- _EXERCISE INSTRUCTIONS_: Check each line below for the word "filter" and give the count alone.

[Data excerpts]
------------------------------
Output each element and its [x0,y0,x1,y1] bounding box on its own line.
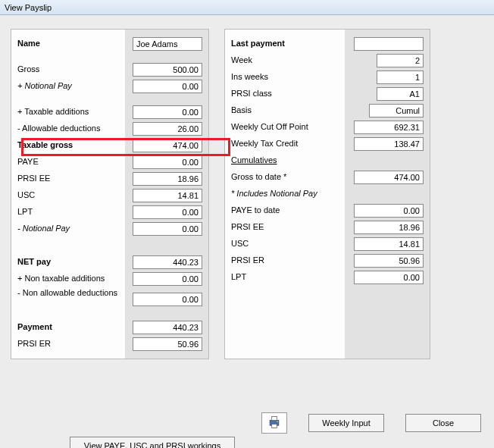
left-labels: Name Gross + Notional Pay + Taxable addi… [11,30,125,359]
taxable-additions-label: + Taxable additions [17,104,119,121]
lpt-cum-field[interactable] [354,271,424,284]
paye-field[interactable] [133,155,202,169]
usc-cum-field[interactable] [354,237,424,251]
taxcredit-label: Weekly Tax Credit [231,136,339,152]
lpt-label: LPT [17,204,119,221]
lpt-cum-label: LPT [231,269,339,286]
prsi-class-label: PRSI class [231,86,339,102]
notional-sub-label: - Notional Pay [17,221,119,237]
cutoff-field[interactable] [354,121,424,134]
basis-field[interactable] [369,104,424,117]
prsi-er-cum-label: PRSI ER [231,252,339,269]
net-pay-label: NET pay [17,254,119,271]
view-workings-button[interactable]: View PAYE, USC and PRSI workings [70,437,235,448]
basis-label: Basis [231,102,339,119]
last-payment-field[interactable] [354,37,424,51]
gross-field[interactable] [133,63,202,77]
net-pay-field[interactable] [133,255,202,269]
week-label: Week [231,52,339,69]
usc-label: USC [17,187,119,204]
prsi-ee-cum-field[interactable] [354,221,424,234]
cutoff-label: Weekly Cut Off Point [231,119,339,136]
nontax-add-field[interactable] [133,272,202,286]
name-field[interactable] [133,37,202,51]
nonallow-ded-field[interactable] [133,293,202,306]
usc-field[interactable] [133,189,202,202]
usc-cum-label: USC [231,236,339,252]
nonallow-ded-label: - Non allowable deductions [17,287,119,310]
close-button[interactable]: Close [405,414,481,432]
ins-weeks-field[interactable] [377,70,424,84]
last-payment-label: Last payment [231,36,339,52]
right-toolbar: Weekly Input Close [261,412,481,434]
prsi-class-field[interactable] [377,87,424,101]
payslip-left-panel: Name Gross + Notional Pay + Taxable addi… [11,29,209,359]
prsi-ee-label: PRSI EE [17,171,119,187]
allowable-deductions-label: - Allowable deductions [17,121,119,137]
payslip-right-panel: Last payment Week Ins weeks PRSI class B… [224,29,430,359]
right-labels: Last payment Week Ins weeks PRSI class B… [225,30,345,359]
payment-field[interactable] [133,321,202,334]
client-area: Name Gross + Notional Pay + Taxable addi… [0,15,494,448]
gross-to-date-field[interactable] [354,171,424,184]
paye-label: PAYE [17,154,119,171]
print-button[interactable] [261,412,287,434]
paye-to-date-field[interactable] [354,204,424,218]
notional-sub-field[interactable] [133,222,202,236]
taxable-additions-field[interactable] [133,105,202,119]
prsi-ee-field[interactable] [133,172,202,186]
ins-weeks-label: Ins weeks [231,69,339,86]
gross-to-date-label: Gross to date * [231,169,339,186]
payment-label: Payment [17,319,119,336]
taxcredit-field[interactable] [354,137,424,151]
prsi-er-cum-field[interactable] [354,254,424,268]
cumulatives-label: Cumulatives [231,152,339,169]
taxable-gross-label: Taxable gross [17,137,119,154]
svg-rect-1 [272,417,277,421]
right-values [345,30,430,359]
svg-rect-2 [272,425,277,428]
left-values [125,30,208,359]
weekly-input-button[interactable]: Weekly Input [308,414,384,432]
paye-to-date-label: PAYE to date [231,202,339,219]
prsi-er-field[interactable] [133,337,202,351]
notional-add-field[interactable] [133,80,202,93]
name-label: Name [17,36,119,52]
prsi-ee-cum-label: PRSI EE [231,219,339,236]
allowable-deductions-field[interactable] [133,122,202,136]
notional-add-label: + Notional Pay [17,78,119,95]
nontax-add-label: + Non taxable additions [17,271,119,287]
lpt-field[interactable] [133,205,202,219]
prsi-er-label: PRSI ER [17,336,119,352]
window-title: View Payslip [0,0,494,15]
svg-point-3 [277,421,278,422]
taxable-gross-field[interactable] [133,139,202,152]
printer-icon [266,415,283,431]
week-field[interactable] [377,54,424,67]
gross-label: Gross [17,61,119,78]
includes-notional-label: * Includes Notional Pay [231,186,339,202]
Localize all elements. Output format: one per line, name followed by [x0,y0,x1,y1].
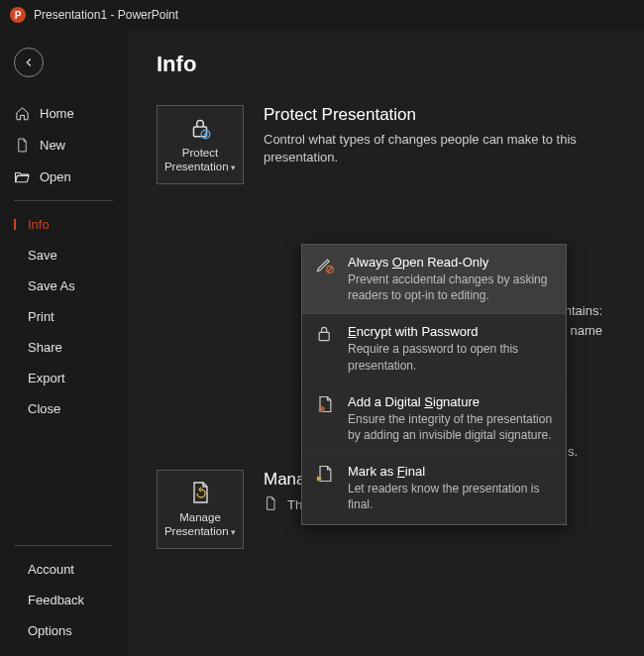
menu-desc-2: Ensure the integrity of the presentation… [348,411,554,443]
nav-divider-1 [14,200,113,201]
protect-dropdown: Always Open Read-Only Prevent accidental… [301,244,567,525]
menu-desc-0: Prevent accidental changes by asking rea… [348,272,554,303]
powerpoint-icon: P [10,7,26,23]
nav-account[interactable]: Account [0,554,127,585]
protect-button-label: Protect Presentation [158,147,243,174]
menu-always-open-read-only[interactable]: Always Open Read-Only Prevent accidental… [302,245,566,314]
arrow-left-icon [22,55,36,69]
menu-desc-1: Require a password to open this presenta… [348,341,554,373]
nav-home[interactable]: Home [0,97,127,129]
protect-section: Protect Presentation Protect Presentatio… [157,105,614,184]
backstage-sidebar: Home New Open Info Save Save As Print Sh… [0,30,127,656]
nav-divider-2 [14,545,113,546]
doc-recover-icon [188,480,212,507]
svg-rect-3 [319,333,329,341]
home-icon [14,105,30,121]
nav-share[interactable]: Share [0,332,127,363]
nav-save-as[interactable]: Save As [0,271,127,301]
manage-presentation-button[interactable]: Manage Presentation [157,470,244,549]
manage-button-label: Manage Presentation [158,511,243,539]
nav-new[interactable]: New [0,129,127,161]
menu-encrypt-with-password[interactable]: Encrypt with Password Require a password… [302,314,566,383]
nav-save[interactable]: Save [0,240,127,271]
signature-icon [314,394,336,416]
open-icon [14,168,30,184]
nav-home-label: Home [40,106,74,121]
nav-export[interactable]: Export [0,363,127,393]
menu-add-digital-signature[interactable]: Add a Digital Signature Ensure the integ… [302,384,566,454]
protect-presentation-button[interactable]: Protect Presentation [157,105,244,184]
nav-feedback[interactable]: Feedback [0,585,127,615]
nav-options[interactable]: Options [0,615,127,646]
content-area: Info Protect Presentation Protect Presen… [127,30,644,656]
page-title: Info [157,52,614,77]
menu-desc-3: Let readers know the presentation is fin… [348,481,554,512]
nav-print[interactable]: Print [0,301,127,332]
lock-key-icon [314,324,336,346]
new-icon [14,137,30,153]
back-button[interactable] [14,48,44,77]
nav-close[interactable]: Close [0,393,127,424]
menu-title-0: Always Open Read-Only [348,255,554,270]
history-fragment: s. [568,444,578,459]
nav-open[interactable]: Open [0,161,127,192]
nav-open-label: Open [40,169,71,184]
doc-small-icon [264,495,277,514]
menu-title-3: Mark as Final [348,464,554,479]
menu-title-1: Encrypt with Password [348,324,554,339]
menu-mark-as-final[interactable]: Mark as Final Let readers know the prese… [302,454,566,523]
pencil-prohibit-icon [314,255,336,276]
nav-info[interactable]: Info [0,209,127,240]
nav-new-label: New [40,138,65,153]
window-title: Presentation1 - PowerPoint [34,8,178,22]
titlebar: P Presentation1 - PowerPoint [0,0,644,30]
lock-icon [187,115,213,143]
protect-desc: Control what types of changes people can… [264,131,614,166]
protect-heading: Protect Presentation [264,105,614,125]
menu-title-2: Add a Digital Signature [348,394,554,409]
final-doc-icon [314,464,336,486]
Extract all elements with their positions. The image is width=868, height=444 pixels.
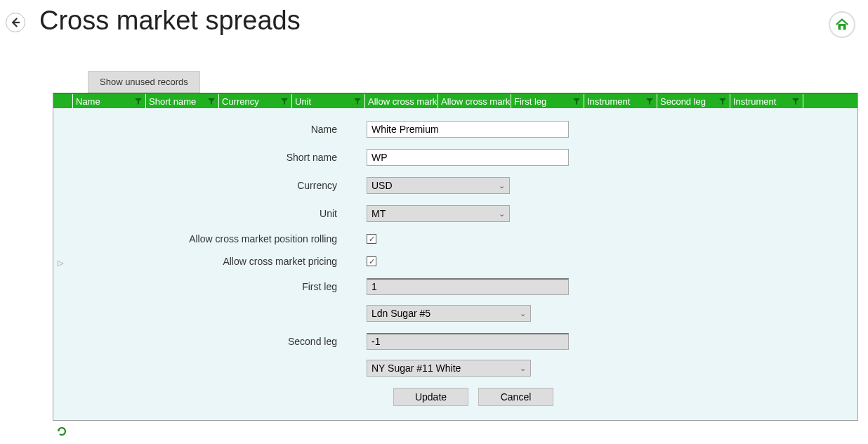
second-leg-instrument-value: NY Sugar #11 White <box>371 363 461 374</box>
toolbar: Show unused records <box>88 71 868 93</box>
update-button[interactable]: Update <box>393 388 468 406</box>
name-field[interactable] <box>367 121 569 138</box>
chevron-down-icon: ⌄ <box>499 209 505 218</box>
col-allow-rolling[interactable]: Allow cross market position rolling <box>365 94 438 108</box>
row-marker-icon: ▷ <box>58 259 63 268</box>
col-second-leg[interactable]: Second leg <box>657 94 730 108</box>
filter-icon[interactable] <box>207 97 216 105</box>
filter-icon[interactable] <box>134 97 143 105</box>
col-short-name[interactable]: Short name <box>146 94 219 108</box>
label-short-name: Short name <box>53 152 367 163</box>
grid-header: Name Short name Currency Unit Allow cros… <box>53 93 857 108</box>
col-label: First leg <box>514 96 546 107</box>
currency-select[interactable]: USD ⌄ <box>367 177 510 194</box>
refresh-button[interactable] <box>56 426 67 437</box>
currency-value: USD <box>371 180 393 191</box>
grid: Name Short name Currency Unit Allow cros… <box>53 93 858 421</box>
home-icon <box>834 17 850 32</box>
col-allow-pricing[interactable]: Allow cross market pricing <box>438 94 511 108</box>
col-label: Unit <box>295 96 311 107</box>
col-label: Short name <box>149 96 196 107</box>
unit-select[interactable]: MT ⌄ <box>367 205 510 222</box>
label-currency: Currency <box>53 180 367 191</box>
label-second-leg: Second leg <box>53 336 367 347</box>
allow-pricing-checkbox[interactable]: ✓ <box>367 256 376 266</box>
label-allow-pricing: Allow cross market pricing <box>53 256 367 267</box>
cancel-button[interactable]: Cancel <box>478 388 553 406</box>
label-allow-rolling: Allow cross market position rolling <box>53 233 367 244</box>
short-name-field[interactable] <box>367 149 569 166</box>
chevron-down-icon: ⌄ <box>520 364 526 373</box>
row-indicator-header <box>53 94 73 108</box>
col-label: Name <box>76 96 100 107</box>
col-label: Second leg <box>660 96 706 107</box>
col-label: Currency <box>222 96 259 107</box>
col-first-leg[interactable]: First leg <box>511 94 584 108</box>
col-label: Allow cross market pricing <box>441 96 511 107</box>
form-buttons: Update Cancel <box>393 388 857 406</box>
filter-icon[interactable] <box>791 97 800 105</box>
back-button[interactable] <box>6 13 25 32</box>
col-label: Instrument <box>587 96 630 107</box>
col-unit[interactable]: Unit <box>292 94 365 108</box>
filter-icon[interactable] <box>572 97 581 105</box>
arrow-left-icon <box>9 16 22 29</box>
col-instrument-1[interactable]: Instrument <box>584 94 657 108</box>
header-spacer <box>803 94 857 108</box>
show-unused-button[interactable]: Show unused records <box>88 71 200 93</box>
filter-icon[interactable] <box>280 97 289 105</box>
filter-icon[interactable] <box>353 97 362 105</box>
label-first-leg: First leg <box>53 281 367 292</box>
col-currency[interactable]: Currency <box>219 94 292 108</box>
header-bar: Cross market spreads <box>0 0 868 36</box>
unit-value: MT <box>371 208 386 219</box>
col-name[interactable]: Name <box>73 94 146 108</box>
filter-icon[interactable] <box>645 97 654 105</box>
label-unit: Unit <box>53 208 367 219</box>
col-instrument-2[interactable]: Instrument <box>730 94 803 108</box>
label-name: Name <box>53 124 367 135</box>
chevron-down-icon: ⌄ <box>520 309 526 318</box>
second-leg-qty-field[interactable]: -1 <box>367 333 569 350</box>
col-label: Allow cross market position rolling <box>368 96 438 107</box>
col-label: Instrument <box>733 96 776 107</box>
refresh-icon <box>56 426 67 437</box>
edit-form: ▷ Name Short name Currency USD ⌄ Unit MT… <box>53 108 857 420</box>
svg-rect-1 <box>841 26 843 30</box>
first-leg-instrument-select[interactable]: Ldn Sugar #5 ⌄ <box>367 305 531 322</box>
first-leg-instrument-value: Ldn Sugar #5 <box>371 308 430 319</box>
second-leg-instrument-select[interactable]: NY Sugar #11 White ⌄ <box>367 360 531 377</box>
filter-icon[interactable] <box>718 97 727 105</box>
page-title: Cross market spreads <box>39 6 301 36</box>
chevron-down-icon: ⌄ <box>499 181 505 190</box>
home-button[interactable] <box>829 11 855 38</box>
allow-rolling-checkbox[interactable]: ✓ <box>367 234 376 244</box>
first-leg-qty-field[interactable]: 1 <box>367 278 569 295</box>
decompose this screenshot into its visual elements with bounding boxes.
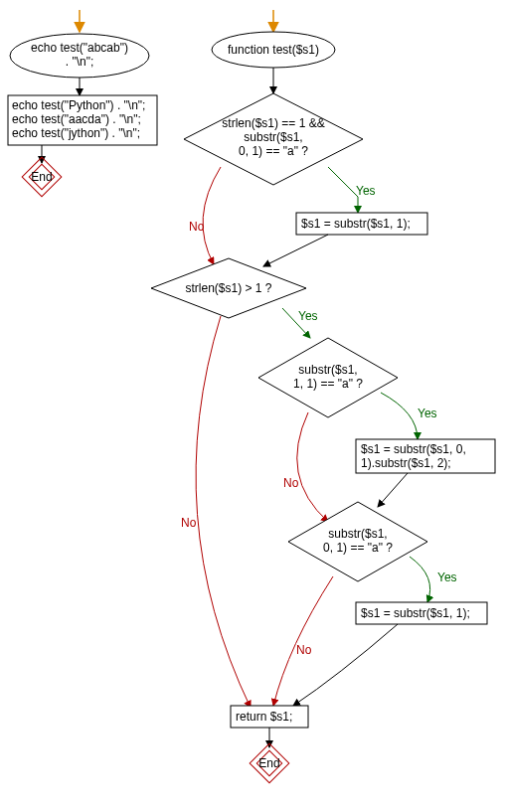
- node-end-func: End: [250, 743, 289, 783]
- edge-p1-d2: [263, 235, 328, 266]
- d2-label: strlen($s1) > 1 ?: [185, 281, 271, 295]
- edge-d1-no: [203, 167, 221, 264]
- proc-main-l3: echo test("jython") . "\n";: [12, 126, 140, 140]
- edge-d2-no: [196, 316, 251, 708]
- d3-l1: substr($s1,: [298, 363, 357, 377]
- edge-d4-yes-label: Yes: [437, 570, 457, 584]
- p2-l2: 1).substr($s1, 2);: [361, 456, 451, 470]
- d1-l1: strlen($s1) == 1 &&: [222, 116, 324, 130]
- node-d1: strlen($s1) == 1 && substr($s1, 0, 1) ==…: [184, 93, 363, 185]
- edge-d3-yes-label: Yes: [418, 406, 437, 420]
- edge-d3-no: [297, 412, 328, 522]
- edge-p2-d4: [378, 473, 408, 507]
- edge-d4-no-label: No: [296, 643, 312, 657]
- node-proc-main: echo test("Python") . "\n"; echo test("a…: [8, 95, 157, 145]
- d4-l1: substr($s1,: [328, 527, 387, 541]
- edge-d2-no-label: No: [181, 516, 197, 530]
- node-p2: $s1 = substr($s1, 0, 1).substr($s1, 2);: [356, 439, 495, 473]
- node-d3: substr($s1, 1, 1) == "a" ?: [258, 338, 398, 417]
- node-end-main: End: [22, 157, 62, 197]
- start-main-line2: . "\n";: [66, 55, 94, 69]
- flowchart-canvas: echo test("abcab") . "\n"; echo test("Py…: [0, 0, 505, 812]
- end-main-label: End: [31, 170, 52, 184]
- edge-p3-ret: [293, 624, 398, 706]
- node-start-main: echo test("abcab") . "\n";: [10, 34, 149, 78]
- edge-d3-no-label: No: [283, 476, 299, 490]
- d3-l2: 1, 1) == "a" ?: [293, 377, 363, 391]
- p3-label: $s1 = substr($s1, 1);: [361, 606, 470, 620]
- node-p3: $s1 = substr($s1, 1);: [356, 602, 487, 624]
- edge-d1-yes: [328, 167, 358, 213]
- d1-l3: 0, 1) == "a" ?: [239, 144, 308, 158]
- edge-d4-yes: [410, 557, 430, 602]
- edge-d1-yes-label: Yes: [356, 184, 376, 198]
- p2-l1: $s1 = substr($s1, 0,: [361, 442, 466, 456]
- func-label: function test($s1): [228, 43, 319, 57]
- edge-d4-no: [273, 576, 333, 706]
- proc-main-l2: echo test("aacda") . "\n";: [12, 112, 141, 126]
- node-d4: substr($s1, 0, 1) == "a" ?: [288, 502, 427, 581]
- p1-label: $s1 = substr($s1, 1);: [301, 217, 411, 231]
- start-main-line1: echo test("abcab"): [31, 41, 128, 55]
- node-p1: $s1 = substr($s1, 1);: [296, 213, 427, 235]
- edge-d1-no-label: No: [189, 220, 205, 234]
- end-func-label: End: [258, 756, 279, 770]
- proc-main-l1: echo test("Python") . "\n";: [12, 98, 145, 112]
- edge-d3-yes: [381, 393, 418, 439]
- node-return: return $s1;: [231, 706, 308, 728]
- return-label: return $s1;: [236, 710, 292, 724]
- node-func: function test($s1): [212, 32, 335, 68]
- edge-d2-yes-label: Yes: [298, 309, 318, 323]
- d1-l2: substr($s1,: [244, 130, 302, 144]
- d4-l2: 0, 1) == "a" ?: [323, 541, 393, 555]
------------------------------
- _FINAL ANSWER_: 8